## PROBLEM TO SOLVE:
Make an exact copy of the lines from the one holding "验、生活品质等方面。这就要求古镇内部的" through the last line of the material, and output nothing else.

## SUPPLIED MATERIAL:
***

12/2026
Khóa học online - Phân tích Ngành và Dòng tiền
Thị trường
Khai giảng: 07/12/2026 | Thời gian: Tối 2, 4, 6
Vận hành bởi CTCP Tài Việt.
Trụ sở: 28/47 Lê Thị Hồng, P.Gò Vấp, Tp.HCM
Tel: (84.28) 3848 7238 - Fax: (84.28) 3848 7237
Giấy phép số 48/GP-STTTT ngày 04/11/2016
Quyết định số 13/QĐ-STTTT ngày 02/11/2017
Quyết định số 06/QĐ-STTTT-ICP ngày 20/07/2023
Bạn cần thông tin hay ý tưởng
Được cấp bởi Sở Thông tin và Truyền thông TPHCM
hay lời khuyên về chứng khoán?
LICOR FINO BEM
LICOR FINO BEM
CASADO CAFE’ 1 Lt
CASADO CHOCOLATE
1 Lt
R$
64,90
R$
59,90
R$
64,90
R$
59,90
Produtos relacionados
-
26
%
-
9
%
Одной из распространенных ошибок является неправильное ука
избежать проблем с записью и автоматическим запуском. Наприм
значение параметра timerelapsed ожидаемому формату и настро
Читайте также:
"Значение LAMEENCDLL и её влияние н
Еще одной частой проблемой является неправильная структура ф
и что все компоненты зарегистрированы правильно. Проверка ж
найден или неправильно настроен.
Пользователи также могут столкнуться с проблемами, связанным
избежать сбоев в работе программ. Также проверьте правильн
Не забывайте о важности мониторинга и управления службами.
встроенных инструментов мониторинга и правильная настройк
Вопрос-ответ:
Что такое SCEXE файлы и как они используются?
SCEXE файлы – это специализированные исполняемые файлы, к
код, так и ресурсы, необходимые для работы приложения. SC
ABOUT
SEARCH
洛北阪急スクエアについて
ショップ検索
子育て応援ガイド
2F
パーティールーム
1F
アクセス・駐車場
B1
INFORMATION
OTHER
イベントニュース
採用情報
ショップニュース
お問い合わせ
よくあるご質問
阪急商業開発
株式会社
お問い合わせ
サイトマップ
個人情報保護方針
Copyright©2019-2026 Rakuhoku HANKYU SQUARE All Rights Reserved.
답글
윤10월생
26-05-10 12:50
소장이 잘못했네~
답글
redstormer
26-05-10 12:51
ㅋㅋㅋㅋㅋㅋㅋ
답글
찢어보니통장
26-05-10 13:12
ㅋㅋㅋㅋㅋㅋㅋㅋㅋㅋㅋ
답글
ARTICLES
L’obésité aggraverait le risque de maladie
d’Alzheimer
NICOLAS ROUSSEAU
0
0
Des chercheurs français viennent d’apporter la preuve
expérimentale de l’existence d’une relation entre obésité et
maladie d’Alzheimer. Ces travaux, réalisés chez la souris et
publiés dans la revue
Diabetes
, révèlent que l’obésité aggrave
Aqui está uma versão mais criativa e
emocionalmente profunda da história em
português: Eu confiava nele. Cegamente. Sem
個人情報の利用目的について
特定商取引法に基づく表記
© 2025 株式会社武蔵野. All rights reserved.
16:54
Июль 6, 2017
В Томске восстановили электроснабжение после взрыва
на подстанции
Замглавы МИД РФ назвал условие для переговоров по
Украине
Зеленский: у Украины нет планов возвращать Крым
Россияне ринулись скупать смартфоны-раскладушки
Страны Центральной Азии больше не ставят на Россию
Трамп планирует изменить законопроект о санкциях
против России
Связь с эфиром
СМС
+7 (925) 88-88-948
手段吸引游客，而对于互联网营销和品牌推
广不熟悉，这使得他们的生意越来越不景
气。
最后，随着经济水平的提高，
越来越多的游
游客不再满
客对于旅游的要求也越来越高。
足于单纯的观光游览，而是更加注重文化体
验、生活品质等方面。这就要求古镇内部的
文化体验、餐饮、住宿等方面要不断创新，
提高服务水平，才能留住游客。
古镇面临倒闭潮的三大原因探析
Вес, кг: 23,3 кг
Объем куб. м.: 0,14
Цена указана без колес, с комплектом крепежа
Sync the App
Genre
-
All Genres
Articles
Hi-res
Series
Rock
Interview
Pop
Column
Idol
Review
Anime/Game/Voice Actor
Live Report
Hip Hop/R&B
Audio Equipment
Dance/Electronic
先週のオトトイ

***

## ANSWER SECTION:
验、生活品质等方面。这就要求古镇内部的
文化体验、餐饮、住宿等方面要不断创新，
提高服务水平，才能留住游客。
古镇面临倒闭潮的三大原因探析
Вес, кг: 23,3 кг
Объем куб. м.: 0,14
Цена указана без колес, с комплектом крепежа
Sync the App
Genre
-
All Genres
Articles
Hi-res
Series
Rock
Interview
Pop
Column
Idol
Review
Anime/Game/Voice Actor
Live Report
Hip Hop/R&B
Audio Equipment
Dance/Electronic
先週のオトトイ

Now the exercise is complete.